To promote the consumption of APIs, the API team should be continually improving the developer experience, enabling self-registration of developers, aiding API discovery, providing a sandbox for developers to try calling APIs, and vetting partners and their cybersecurity capability before granting access to the firm's production APIs.
Governance processes in established firms have evolved over time to ensure the integrity and sustainability of a complex array of old and new systems. There may be multiple governance forums with oversight of the enterprise project portfolio, architecture, cybersecurity, and change control over mission-critical production systems. API governance must be compatible with these structures, and help to further evolve the operating model and culture of the organisation.
The trade-offs to consider in selecting the most appropriate governance framework include whether to centralise or decentralise decision-making.

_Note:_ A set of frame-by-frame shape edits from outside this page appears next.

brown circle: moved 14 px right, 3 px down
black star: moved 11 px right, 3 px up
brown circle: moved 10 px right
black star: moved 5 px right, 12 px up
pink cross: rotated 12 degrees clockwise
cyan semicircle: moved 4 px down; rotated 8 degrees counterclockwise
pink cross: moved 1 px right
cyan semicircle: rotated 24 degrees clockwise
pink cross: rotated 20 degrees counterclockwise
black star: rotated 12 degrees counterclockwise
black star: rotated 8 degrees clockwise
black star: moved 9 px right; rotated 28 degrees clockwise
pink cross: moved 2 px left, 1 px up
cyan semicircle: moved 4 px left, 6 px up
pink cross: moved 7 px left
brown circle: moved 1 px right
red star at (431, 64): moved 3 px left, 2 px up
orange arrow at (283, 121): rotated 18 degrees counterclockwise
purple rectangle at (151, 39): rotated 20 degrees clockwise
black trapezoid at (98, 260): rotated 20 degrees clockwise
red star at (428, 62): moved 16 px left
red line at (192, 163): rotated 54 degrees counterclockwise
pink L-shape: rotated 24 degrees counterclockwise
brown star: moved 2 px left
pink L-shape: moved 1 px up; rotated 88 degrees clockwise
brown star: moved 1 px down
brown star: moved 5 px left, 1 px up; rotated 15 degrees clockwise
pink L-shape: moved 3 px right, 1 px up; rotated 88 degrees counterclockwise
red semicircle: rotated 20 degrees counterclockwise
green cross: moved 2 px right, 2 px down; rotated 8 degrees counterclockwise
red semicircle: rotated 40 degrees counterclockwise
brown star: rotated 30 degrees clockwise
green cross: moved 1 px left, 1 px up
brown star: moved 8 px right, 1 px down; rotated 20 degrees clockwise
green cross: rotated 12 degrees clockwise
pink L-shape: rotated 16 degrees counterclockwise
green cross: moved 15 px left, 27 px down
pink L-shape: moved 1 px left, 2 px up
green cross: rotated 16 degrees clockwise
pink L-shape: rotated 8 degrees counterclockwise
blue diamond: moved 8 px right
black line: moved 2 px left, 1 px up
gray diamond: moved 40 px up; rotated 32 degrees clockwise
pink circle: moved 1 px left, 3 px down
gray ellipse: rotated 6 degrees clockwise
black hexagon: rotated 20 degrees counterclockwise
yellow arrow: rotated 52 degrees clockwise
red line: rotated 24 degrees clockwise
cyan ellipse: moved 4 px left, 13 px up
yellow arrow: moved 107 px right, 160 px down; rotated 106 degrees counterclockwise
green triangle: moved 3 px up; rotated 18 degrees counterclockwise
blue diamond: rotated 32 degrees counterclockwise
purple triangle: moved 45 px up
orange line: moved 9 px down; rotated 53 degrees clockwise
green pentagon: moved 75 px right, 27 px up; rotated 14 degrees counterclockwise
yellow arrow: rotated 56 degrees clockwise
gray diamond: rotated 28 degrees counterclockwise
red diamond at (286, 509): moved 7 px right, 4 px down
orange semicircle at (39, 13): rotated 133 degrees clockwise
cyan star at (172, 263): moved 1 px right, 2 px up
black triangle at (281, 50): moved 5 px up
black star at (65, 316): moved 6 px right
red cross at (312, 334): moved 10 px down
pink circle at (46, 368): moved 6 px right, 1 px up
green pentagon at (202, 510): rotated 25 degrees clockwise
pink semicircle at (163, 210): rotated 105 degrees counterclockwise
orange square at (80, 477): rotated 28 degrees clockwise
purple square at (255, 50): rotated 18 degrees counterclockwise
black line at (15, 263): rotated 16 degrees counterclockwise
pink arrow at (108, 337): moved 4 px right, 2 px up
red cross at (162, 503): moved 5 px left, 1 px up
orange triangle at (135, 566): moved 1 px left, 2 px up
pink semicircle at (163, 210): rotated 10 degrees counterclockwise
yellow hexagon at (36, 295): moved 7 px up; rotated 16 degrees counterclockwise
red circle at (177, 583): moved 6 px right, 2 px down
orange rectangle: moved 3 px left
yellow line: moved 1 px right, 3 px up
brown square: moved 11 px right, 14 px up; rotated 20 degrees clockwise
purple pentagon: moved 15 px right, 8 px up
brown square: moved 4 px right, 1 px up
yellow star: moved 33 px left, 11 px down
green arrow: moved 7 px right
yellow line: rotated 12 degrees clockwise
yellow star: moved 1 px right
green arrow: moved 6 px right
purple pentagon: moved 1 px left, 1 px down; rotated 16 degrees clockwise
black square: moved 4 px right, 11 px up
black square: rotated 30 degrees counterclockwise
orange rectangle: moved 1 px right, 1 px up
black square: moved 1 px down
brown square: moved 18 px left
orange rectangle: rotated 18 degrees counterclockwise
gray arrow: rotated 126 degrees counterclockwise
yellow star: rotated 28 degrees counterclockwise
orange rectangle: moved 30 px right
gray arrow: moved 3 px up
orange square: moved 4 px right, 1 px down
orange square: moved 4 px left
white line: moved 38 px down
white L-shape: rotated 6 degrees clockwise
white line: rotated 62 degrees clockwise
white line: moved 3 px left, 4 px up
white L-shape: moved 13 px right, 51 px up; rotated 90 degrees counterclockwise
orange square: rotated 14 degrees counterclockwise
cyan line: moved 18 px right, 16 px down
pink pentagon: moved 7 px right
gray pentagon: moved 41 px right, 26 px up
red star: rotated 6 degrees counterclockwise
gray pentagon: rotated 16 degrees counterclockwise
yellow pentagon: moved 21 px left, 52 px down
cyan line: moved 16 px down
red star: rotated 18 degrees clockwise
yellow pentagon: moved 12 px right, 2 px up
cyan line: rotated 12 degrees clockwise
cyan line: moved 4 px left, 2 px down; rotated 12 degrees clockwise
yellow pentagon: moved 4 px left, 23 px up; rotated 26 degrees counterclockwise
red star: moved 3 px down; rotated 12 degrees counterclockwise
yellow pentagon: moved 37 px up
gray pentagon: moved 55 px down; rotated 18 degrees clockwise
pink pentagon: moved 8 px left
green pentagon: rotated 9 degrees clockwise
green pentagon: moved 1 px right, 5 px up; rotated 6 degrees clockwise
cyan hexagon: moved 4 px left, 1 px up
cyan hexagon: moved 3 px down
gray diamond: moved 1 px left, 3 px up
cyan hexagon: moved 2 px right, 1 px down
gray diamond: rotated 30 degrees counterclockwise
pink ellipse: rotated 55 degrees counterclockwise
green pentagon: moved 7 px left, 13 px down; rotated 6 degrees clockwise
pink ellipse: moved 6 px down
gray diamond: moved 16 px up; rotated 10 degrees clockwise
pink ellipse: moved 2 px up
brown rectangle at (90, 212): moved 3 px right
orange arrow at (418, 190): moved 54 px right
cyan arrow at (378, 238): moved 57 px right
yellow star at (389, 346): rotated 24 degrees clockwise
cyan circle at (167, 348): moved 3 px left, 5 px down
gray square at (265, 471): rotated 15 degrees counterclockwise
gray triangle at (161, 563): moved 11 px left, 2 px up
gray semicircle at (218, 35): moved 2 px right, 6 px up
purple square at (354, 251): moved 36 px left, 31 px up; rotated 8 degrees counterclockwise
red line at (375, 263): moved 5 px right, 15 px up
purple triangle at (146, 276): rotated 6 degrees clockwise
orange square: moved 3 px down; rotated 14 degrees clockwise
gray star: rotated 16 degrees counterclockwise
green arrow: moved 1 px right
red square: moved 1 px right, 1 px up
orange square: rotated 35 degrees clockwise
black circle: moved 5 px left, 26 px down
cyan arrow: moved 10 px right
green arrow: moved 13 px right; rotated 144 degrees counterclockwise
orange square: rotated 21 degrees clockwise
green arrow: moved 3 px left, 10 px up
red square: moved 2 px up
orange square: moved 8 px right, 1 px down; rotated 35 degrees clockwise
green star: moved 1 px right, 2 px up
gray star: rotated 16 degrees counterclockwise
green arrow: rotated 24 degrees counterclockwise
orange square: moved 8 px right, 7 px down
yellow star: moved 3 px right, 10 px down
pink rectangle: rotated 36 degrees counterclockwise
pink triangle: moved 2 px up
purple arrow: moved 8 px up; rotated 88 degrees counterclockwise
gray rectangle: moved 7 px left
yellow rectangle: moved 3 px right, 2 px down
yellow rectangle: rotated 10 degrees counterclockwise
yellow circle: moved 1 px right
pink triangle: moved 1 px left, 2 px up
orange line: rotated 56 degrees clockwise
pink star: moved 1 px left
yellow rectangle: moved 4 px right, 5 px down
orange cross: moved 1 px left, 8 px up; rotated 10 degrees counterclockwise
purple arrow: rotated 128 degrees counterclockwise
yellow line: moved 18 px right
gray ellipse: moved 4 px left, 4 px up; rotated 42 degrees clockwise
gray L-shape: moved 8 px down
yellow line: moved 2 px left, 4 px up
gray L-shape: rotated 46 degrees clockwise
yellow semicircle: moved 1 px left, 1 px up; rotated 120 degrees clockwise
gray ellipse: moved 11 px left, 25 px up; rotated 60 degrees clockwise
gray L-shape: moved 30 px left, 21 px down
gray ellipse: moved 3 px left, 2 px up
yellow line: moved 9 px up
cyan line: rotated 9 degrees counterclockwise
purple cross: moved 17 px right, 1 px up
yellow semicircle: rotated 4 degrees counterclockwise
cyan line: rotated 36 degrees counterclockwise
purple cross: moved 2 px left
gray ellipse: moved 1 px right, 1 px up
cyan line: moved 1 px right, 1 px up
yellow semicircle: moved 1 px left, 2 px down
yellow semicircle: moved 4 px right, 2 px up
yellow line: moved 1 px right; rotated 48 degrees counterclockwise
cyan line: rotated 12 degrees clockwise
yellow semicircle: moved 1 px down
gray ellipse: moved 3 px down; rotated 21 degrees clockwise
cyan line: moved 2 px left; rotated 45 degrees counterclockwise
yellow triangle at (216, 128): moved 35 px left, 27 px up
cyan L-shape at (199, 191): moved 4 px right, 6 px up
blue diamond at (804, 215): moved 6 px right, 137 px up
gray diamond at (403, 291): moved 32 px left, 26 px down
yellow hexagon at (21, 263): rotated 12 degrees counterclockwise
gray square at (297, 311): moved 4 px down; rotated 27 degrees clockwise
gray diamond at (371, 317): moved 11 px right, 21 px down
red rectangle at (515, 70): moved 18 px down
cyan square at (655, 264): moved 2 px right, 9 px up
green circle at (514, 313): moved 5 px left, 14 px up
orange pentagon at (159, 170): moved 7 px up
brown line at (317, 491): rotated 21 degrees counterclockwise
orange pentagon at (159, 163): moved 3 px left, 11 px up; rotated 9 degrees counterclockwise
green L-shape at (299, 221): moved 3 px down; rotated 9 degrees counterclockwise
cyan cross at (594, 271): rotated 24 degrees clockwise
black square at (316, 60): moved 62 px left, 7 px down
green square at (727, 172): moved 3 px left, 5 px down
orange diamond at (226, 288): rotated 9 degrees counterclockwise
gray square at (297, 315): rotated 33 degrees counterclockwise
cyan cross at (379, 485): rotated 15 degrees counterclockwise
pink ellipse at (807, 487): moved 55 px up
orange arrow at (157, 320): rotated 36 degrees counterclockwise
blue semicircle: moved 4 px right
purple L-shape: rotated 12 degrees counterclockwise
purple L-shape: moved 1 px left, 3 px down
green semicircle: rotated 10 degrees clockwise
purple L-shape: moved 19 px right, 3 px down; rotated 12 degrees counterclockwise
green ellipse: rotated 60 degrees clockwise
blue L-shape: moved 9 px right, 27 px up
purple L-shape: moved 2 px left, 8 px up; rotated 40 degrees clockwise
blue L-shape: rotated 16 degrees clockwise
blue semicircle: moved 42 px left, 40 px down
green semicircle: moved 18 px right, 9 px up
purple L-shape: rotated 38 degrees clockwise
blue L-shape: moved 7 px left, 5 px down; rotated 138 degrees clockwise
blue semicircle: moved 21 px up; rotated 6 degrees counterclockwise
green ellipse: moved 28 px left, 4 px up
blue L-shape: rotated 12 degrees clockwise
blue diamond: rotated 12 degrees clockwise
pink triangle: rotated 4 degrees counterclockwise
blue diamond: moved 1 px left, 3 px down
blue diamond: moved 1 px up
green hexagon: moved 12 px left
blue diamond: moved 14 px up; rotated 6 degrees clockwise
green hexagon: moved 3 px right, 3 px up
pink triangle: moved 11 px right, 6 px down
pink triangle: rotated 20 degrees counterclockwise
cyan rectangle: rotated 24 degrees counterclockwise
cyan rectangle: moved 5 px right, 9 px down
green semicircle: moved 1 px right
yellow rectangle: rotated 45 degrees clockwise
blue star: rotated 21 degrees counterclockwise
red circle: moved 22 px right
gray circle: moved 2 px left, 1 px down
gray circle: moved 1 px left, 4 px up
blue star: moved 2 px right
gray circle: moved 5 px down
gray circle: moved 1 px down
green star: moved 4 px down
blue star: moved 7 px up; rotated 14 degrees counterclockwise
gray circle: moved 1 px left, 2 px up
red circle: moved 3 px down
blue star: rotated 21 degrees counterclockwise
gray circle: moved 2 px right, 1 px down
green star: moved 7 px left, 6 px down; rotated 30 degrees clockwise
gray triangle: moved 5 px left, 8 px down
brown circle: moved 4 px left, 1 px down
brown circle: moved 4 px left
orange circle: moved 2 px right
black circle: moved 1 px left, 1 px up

Also important is the degree to which teams have the autonomy to determine their own practices and technology tools, and which standards must be common to all teams across the organisation.
Some organisations are attempting to achieve a high degree of decentralisation by adopting a microservices architecture, of which APIs are an enabler. In “Microservices Governance: A Detailed Guide”, Dr. Gopala Krishna Behara compares: “Governance with monoliths are centralized. Decisions are made top-down, rigid control is maintained to ensure standards are in place across the organization and within the application stack. Over time, this model degenerates, creating a stagnant technological and architectural system, thus minimizing innovation……. The core theme of a decentralization governance is the concept of building and running it….. Benefits of a decentralized governance gives Microservices teams the freedom to develop software components using different stacks.”
In “Microservice vs Monolith: Which One to Choose?”, Shamik Mitra argues that, if your team members are experienced and multi-skilled, a microservice “you build it, you run it” approach can work well. If not, a monolithic/modular system may be more sustainable, enabling team members to gain proficiency in a narrower set of skills. Other factors to consider are how the firm’s infrastructure is organised, and the criticality of domain knowledge in a given function.
Lean/agile models such as the Scaled Agile Framework (SAFe) attempt to blend an iterative, build-test-learn approach with structures to ensure integrity across teams. Nevertheless, many organisations still apply a phase-gate waterfall life cycle model for activities impacting their established monolithic systems.
What goes into your API Governance Framework
In “API Governance: Risk and Control Consideration”, Sunil Kuchipudi outlines four categories:
- Strategy: Guidance on the firm’s strategy, objectives, and the principles by which decisions should be made.
- Organisation: Relating the organisational structure to who has decision rights over API prioritisation, creation and publishing, and the roles and responsibilities for API governance.
- Risk Management: How risks and compliance requirements are to be identified, mitigated, controlled or transferred, and how these controls are to be embedded in the firm’s API management practices.
- Sustainability: How the community of API producers and consumers is to be engaged, and how APIs are to be managed throughout their life cycle.
Devising the most appropriate API governance framework requires understanding of your firm’s business strategy, the current organisational structure and culture, and what the organisation wants to move to.